Start of Block

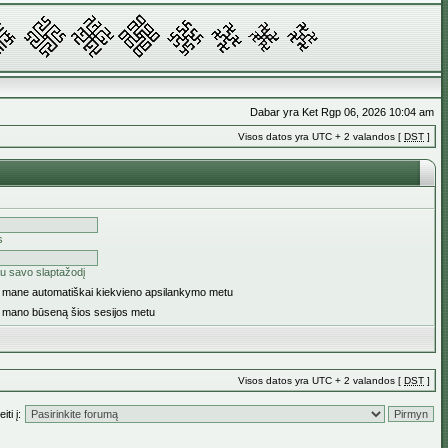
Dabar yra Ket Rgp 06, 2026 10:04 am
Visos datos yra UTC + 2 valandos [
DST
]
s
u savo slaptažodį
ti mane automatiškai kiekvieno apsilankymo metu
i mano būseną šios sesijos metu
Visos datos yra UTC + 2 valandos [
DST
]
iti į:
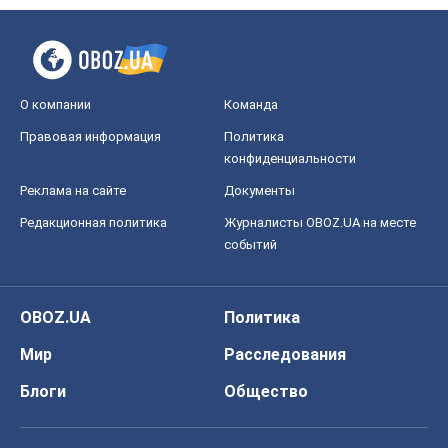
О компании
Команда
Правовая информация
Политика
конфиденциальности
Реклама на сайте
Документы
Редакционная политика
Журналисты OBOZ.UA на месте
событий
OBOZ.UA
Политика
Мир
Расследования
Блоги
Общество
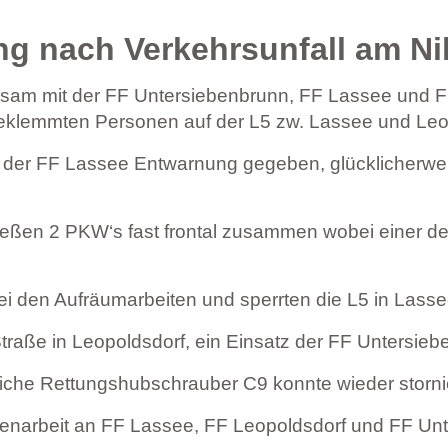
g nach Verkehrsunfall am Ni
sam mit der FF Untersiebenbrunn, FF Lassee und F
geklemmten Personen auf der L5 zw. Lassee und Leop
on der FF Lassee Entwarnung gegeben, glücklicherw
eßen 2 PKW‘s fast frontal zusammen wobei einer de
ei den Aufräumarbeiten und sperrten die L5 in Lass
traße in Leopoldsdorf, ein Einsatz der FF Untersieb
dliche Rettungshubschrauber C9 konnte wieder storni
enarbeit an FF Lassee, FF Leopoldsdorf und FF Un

End of Block
Start of Block

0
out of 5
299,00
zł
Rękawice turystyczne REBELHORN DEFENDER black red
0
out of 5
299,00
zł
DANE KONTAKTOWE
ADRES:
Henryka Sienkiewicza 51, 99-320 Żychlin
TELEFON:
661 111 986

End of Block
Start of Block

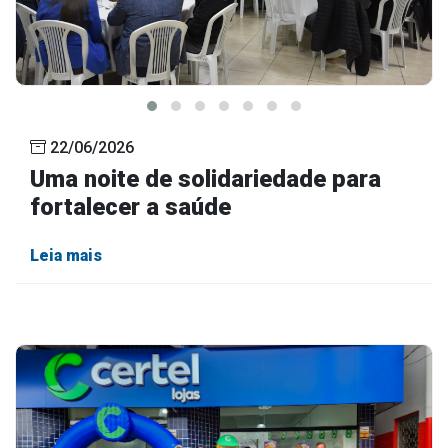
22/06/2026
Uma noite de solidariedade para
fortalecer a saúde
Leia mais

End of Block

- _WORK TO BE COMPLETED_
What is needed is an exact copy of only the lines above from the one with "Dabar yra Ket Rgp 06, 2026 10:04 am" to the one with "enarbeit an FF", both kept, with every picture left out.

- _COMPLETED TASK_
Dabar yra Ket Rgp 06, 2026 10:04 am
Visos datos yra UTC + 2 valandos [
DST
]
s
u savo slaptažodį
ti mane automatiškai kiekvieno apsilankymo metu
i mano būseną šios sesijos metu
Visos datos yra UTC + 2 valandos [
DST
]
iti į:
О компании
Команда
Правовая информация
Политика
конфиденциальности
Реклама на сайте
Документы
Редакционная политика
Журналисты OBOZ.UA на месте
событий
OBOZ.UA
Политика
Мир
Расследования
Блоги
Общество
g nach Verkehrsunfall am Ni
sam mit der FF Untersiebenbrunn, FF Lassee und F
geklemmten Personen auf der L5 zw. Lassee und Leop
on der FF Lassee Entwarnung gegeben, glücklicherw
eßen 2 PKW‘s fast frontal zusammen wobei einer de
ei den Aufräumarbeiten und sperrten die L5 in Lass
traße in Leopoldsdorf, ein Einsatz der FF Untersieb
dliche Rettungshubschrauber C9 konnte wieder storni
enarbeit an FF Lassee, FF Leopoldsdorf und FF Un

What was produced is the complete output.